Looks like nobody learned from 100s of examples.
you can't trust cloud service providers, especially cloud storage providers. at all.
if you want to host something - files, web sites, whatever - host it yourself. it's not hard.
even if you don't have a reliable internet connection at your office or home, a VPS is cheap (but make sure you backup everything on it regularly, at least nightly, to another machine on a different network so that you can host it elsewhere if you ever need to - you can't trust hosting providers either, but at least you have direct access to all the files and configuration details).
See subject & this link w/ said proof of YOUR words https://hardware.slashdot.org/comments.pl?sid=10006023&cid=53501217/
APK
P.S.=> I'm sure it's also used for benign purposes & innocently enough but like a lot of tech, it gets abused for malicious purposes... apk
Switch-and-bait made fortunes for many. I think of some very successful companies as robber barons of the digital era.
Live by the cloud, die by the cloud...
You want your data? Then you're responsible for it. Right now, in the end, network presence costs somebody money. If you're not paying in some way, you can expect your data to go away at some point when they get tired of paying for you. Even if you are paying, eventually, they'll try and gain more profit by trimming service, and again you lose. Corporations always have to increase profit. The shareholders demand it. And you, you're the source of it. Anything you cost them, they will look to reduce if they possibly can.

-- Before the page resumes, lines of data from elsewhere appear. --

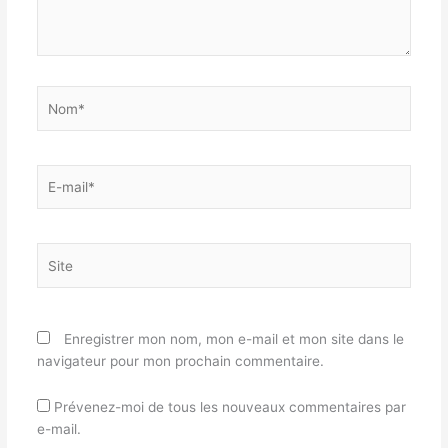
Nom*
E-
mail*
Site
Enregistrer mon nom, mon e-mail et mon site dans le
navigateur pour mon prochain commentaire.
Prévenez-moi de tous les nouveaux commentaires par
e-mail.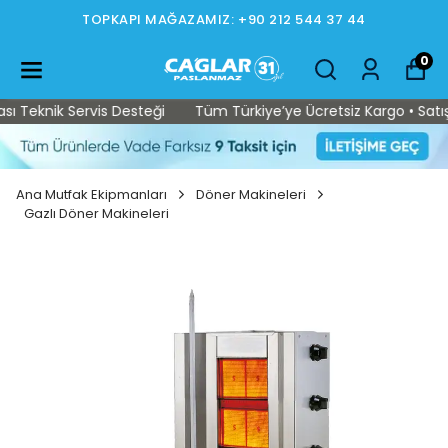
TOPKAPI MAĞAZAMIZ: +90 212 544 37 44
0
Teknik Servis Desteği
Tüm Türkiye’ye Ücretsiz Kargo • Satış So
Ana Mutfak Ekipmanları
Döner Makineleri
Gazlı Döner Makineleri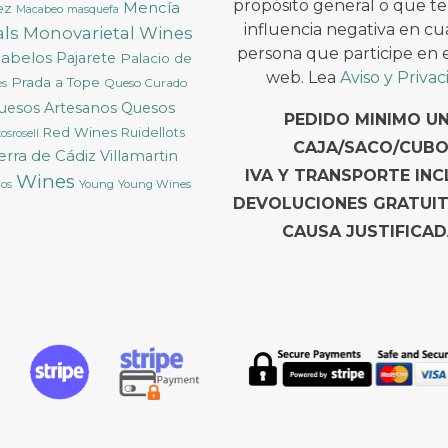
propósito general o que t
Mencía
ez
Macabeo
masquefa
influencia negativa en cu
ls
Monovarietal Wines
persona que participe en es
cabelos
Pajarete
Palacio de
web. Lea
Aviso y Priva
Prada a Tope
Queso Curado
ès
uesos Artesanos
Quesos
PEDIDO MINIMO U
Red Wines
Ruidellots
osrosell
CAJA/SACO/CUBO
ierra de Cádiz
Villamartin
IVA Y TRANSPORTE INC
Wines
Young
Young Wines
cos
DEVOLUCIONES GRATUI
CAUSA JUSTIFICAD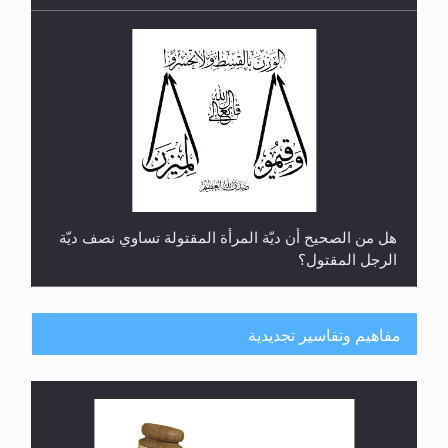
هل من الصحيح أن ديّة المرأة المقتولة تساوي نصف ديّة
الرجل المقتول؟
مفاهيم وتفاسير تجديدية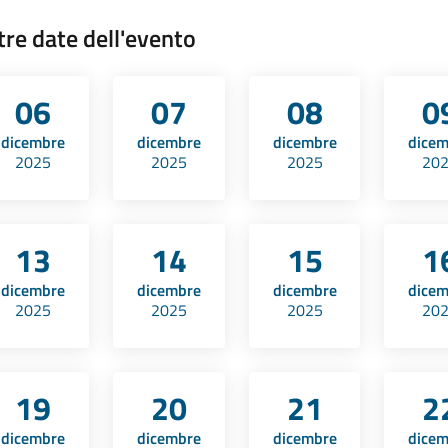
tre date dell'evento
06
07
08
0
dicembre
dicembre
dicembre
dice
2025
2025
2025
20
13
14
15
1
dicembre
dicembre
dicembre
dice
2025
2025
2025
20
19
20
21
2
dicembre
dicembre
dicembre
dice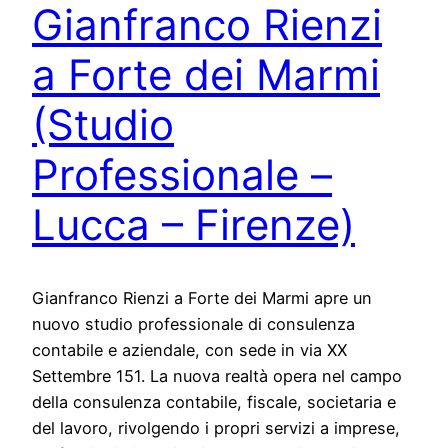
Gianfranco Rienzi
a Forte dei Marmi
(Studio
Professionale –
Lucca – Firenze)
Gianfranco Rienzi a Forte dei Marmi apre un
nuovo studio professionale di consulenza
contabile e aziendale, con sede in via XX
Settembre 151. La nuova realtà opera nel campo
della consulenza contabile, fiscale, societaria e
del lavoro, rivolgendo i propri servizi a imprese,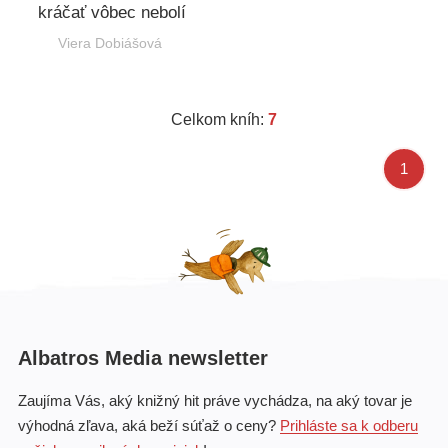
kráčať vôbec nebolí
Viera Dobiášová
Celkom kníh:
7
1
Albatros Media newsletter
Zaujíma Vás, aký knižný hit práve vychádza, na aký tovar je
výhodná zľava, aká beží súťaž o ceny?
Prihláste sa k odberu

Plus, you can't trust them. These services variously demand your name, your email, your mobile phone number, your mother's maiden name, your social security number... and then, bam, breach...

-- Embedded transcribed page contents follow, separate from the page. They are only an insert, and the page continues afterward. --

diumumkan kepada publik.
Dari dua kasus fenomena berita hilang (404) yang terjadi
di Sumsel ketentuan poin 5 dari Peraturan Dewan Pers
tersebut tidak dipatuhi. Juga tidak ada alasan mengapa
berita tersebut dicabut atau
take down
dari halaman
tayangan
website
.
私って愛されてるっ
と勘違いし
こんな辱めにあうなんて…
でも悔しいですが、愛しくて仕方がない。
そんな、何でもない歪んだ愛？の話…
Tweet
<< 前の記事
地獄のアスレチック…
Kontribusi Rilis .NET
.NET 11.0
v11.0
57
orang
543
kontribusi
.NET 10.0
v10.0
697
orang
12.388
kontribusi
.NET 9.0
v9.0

Most people on slashdot have no excuse. Set up an isolated server on its own wan-facing network, secure it, anything you want public facing, back it up off-LAN and then sneaker-net it to the server in a USB stick or whatever. Anything you don't want public facing... don't put it on the server. Put all those massively insecure home automation devices on the same network; then they can go crazy compromising security in an environment where they can't get at your non-public data. Watch the network traffic form the server, and if any of them start playing the "I am a botnet zombie", set them on fire and write off the manufacturer as a source of devices. The only way we'll ever get these companies to make good devices is if we make them pay for selling insecure crap. Plus, maybe then they'll hire real programmers again instead of these glorified script kiddies and cookie-cutter green-carders who don't know what a memory overrun even is.
Control your own destiny instead of handing it over to corporate entities. Otherwise... it's very likely going to bite you eventually.

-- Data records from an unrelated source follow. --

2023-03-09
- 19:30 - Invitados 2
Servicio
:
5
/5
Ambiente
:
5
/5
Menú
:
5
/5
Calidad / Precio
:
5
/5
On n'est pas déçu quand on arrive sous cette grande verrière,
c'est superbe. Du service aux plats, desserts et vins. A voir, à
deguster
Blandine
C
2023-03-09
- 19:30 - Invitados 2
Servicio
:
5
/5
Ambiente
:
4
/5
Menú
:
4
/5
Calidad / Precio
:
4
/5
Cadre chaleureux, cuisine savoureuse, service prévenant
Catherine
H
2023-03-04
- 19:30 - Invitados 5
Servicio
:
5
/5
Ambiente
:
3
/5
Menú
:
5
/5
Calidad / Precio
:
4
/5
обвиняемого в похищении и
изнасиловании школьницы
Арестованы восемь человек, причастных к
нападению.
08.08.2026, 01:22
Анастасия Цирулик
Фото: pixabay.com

Live by the cloud, die by the cloud...
I've fallen off your lawn, and I can't get up.
Actually the title should read...
Dropbox killing deep linking resources
This after reading hundreds of comments and concerns on the various forum topics about how most people were mad about having to update their websites and the "thousands" of links that point to these resources.
Rogue One
If you think Dropbox or any cloud provider doesn't snoop on your stuff, wake up and smell the roses. I know for a fact that Microsoft does. Now it seems the Dropbox does too, no matter what they say about encryption, etc. I suspect that Gmail is next. Lots of storage space, easy sharing too but I doubt they like what some people are sharing. Sensitive stuff should be encrypted in the cloud and everything should be backed up on optical or something similar. My 2 cents.